Sunday Morning Ethics Warm-Up After A Cold, Cold Saturday, 6/26/2022: Dobbs Freakout Edition

Ever have one of those days when you lost all control over your schedule, plans and agenda and there was nothing you could do about it? Yesterday was that way for me. I’m sorry. The last post here went up before 9 am yesterday, and by the time al the metaphorical alligators had stopped nibbling on me, I just couldn’t find the energy or enthusiasm to even go back into the ProEthics offices, much less clear my brain and get out a post or two.

It was so bad that I failed to mention “Custer’s Last Stand,” one of my favorite rich ethics, leadership and life lessons from American history. The 25th is the anniversary of the massacre, in 1876; the anniversary of Custer’s greatest moment is coming up in about a week, and maybe I won’t be such a worthless slug then. I can hope.

My sincere thanks to the small group of diligent commenters who kept the home fires burning yesterday.

On to the Freakout…

1. Warming up slowly: Pseudo woke, recently perceptive aspiring truth-teller Andrew Sullivan issued a clunker of a reaction to the Dobbs ruling after trying to keep things in perspective after the opinion was leaked in May , writing in part, “America until today, was the only Western country to have abortion as a constitutional right. No other country, not even Canada, not Germany, nor any of the other liberal countries. They did it by democratic rule.” No, abortion under Roe was a Court-created right that sufficiently interfered with democratic rule that it had to be overturned. This statement should also be remembered and referenced the next time a progressive pundit uses the “Everybody does it” argument that X U.S. policy or law is wrong because the U.S. has a different perspective than European “industrialized nations,” which, we are constantly told, know best. In fact, the U.S. still has a unique approach to abortion that no country in Europe has: the difficult ethics dilemma has no national resolution.
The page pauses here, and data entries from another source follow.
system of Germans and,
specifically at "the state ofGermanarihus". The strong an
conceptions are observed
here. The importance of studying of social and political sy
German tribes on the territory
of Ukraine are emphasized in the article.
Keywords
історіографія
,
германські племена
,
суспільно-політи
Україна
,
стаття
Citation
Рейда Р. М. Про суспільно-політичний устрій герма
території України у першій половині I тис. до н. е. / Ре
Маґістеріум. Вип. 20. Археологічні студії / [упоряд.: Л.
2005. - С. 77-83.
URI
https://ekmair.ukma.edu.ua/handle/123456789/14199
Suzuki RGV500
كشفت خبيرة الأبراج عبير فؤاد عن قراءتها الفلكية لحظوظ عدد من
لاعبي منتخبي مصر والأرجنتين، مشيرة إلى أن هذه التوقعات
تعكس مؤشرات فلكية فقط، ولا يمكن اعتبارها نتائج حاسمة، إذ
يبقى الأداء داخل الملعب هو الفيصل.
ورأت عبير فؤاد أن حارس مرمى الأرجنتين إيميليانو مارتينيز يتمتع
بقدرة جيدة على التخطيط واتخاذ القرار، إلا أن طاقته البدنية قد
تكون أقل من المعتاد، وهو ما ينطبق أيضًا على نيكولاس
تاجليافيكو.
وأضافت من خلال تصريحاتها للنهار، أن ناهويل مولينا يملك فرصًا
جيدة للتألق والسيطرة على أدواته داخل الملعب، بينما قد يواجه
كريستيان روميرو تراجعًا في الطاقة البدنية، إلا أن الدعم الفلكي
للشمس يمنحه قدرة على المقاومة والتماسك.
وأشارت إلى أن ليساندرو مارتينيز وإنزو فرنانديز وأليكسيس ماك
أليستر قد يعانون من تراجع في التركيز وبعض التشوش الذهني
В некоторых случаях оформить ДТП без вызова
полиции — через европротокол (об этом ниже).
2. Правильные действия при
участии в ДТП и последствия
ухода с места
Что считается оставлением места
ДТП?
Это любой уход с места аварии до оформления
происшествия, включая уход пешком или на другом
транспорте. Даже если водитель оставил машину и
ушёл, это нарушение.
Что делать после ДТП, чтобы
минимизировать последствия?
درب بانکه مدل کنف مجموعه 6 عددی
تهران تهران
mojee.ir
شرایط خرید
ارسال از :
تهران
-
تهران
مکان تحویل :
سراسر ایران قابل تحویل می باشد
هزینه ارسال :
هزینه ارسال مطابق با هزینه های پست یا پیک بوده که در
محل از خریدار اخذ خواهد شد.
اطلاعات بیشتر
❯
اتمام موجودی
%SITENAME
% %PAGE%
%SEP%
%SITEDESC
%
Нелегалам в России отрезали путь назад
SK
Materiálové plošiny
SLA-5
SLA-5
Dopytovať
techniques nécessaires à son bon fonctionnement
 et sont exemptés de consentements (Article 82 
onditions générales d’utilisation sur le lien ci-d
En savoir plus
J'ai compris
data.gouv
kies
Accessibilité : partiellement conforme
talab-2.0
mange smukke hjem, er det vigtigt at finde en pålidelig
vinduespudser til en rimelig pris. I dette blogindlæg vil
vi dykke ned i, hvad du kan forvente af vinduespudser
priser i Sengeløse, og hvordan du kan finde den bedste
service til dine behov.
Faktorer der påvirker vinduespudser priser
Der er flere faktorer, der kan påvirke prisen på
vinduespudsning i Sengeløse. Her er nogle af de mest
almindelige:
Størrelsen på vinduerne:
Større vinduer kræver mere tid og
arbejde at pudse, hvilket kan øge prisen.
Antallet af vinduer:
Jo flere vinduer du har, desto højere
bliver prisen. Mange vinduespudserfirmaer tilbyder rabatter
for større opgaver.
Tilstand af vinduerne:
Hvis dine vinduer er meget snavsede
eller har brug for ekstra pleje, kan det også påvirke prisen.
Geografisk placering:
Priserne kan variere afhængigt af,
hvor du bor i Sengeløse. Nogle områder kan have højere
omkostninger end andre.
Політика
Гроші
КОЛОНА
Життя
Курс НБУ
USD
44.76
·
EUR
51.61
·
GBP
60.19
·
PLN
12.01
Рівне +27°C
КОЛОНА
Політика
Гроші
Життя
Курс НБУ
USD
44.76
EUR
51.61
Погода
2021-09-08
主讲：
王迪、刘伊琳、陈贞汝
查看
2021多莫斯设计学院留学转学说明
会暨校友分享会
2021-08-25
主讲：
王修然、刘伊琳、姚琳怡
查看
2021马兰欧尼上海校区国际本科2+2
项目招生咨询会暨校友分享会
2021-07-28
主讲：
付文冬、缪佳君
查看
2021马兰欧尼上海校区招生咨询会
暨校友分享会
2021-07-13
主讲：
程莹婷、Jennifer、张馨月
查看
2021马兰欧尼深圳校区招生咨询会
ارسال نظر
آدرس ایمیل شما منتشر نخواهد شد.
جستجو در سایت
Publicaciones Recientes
Sullivan also waxed on about how the Dobbs ruling came to pass only because of a series of random events. “If Hillary Clinton had won in 2016, this wouldn’t have happened,” Sullivan wrote. “If Ruth Bader Ginsburg had resigned and retired when she should have, this probably wouldn’t have happened.” And if China hadn’t loosed a nasty virus on the world, he would still be President, and if Umpire Larry Barnett hadn’t botched a crucial call in Game #3 of the 1975 World Series, the Red Sox might have been World Champions 29 years before 2004. Every event, major and trivial, results from a confluence of unrelated and related factors. Resorting to “but if” narratives is useless. Sullivan is usually better than that.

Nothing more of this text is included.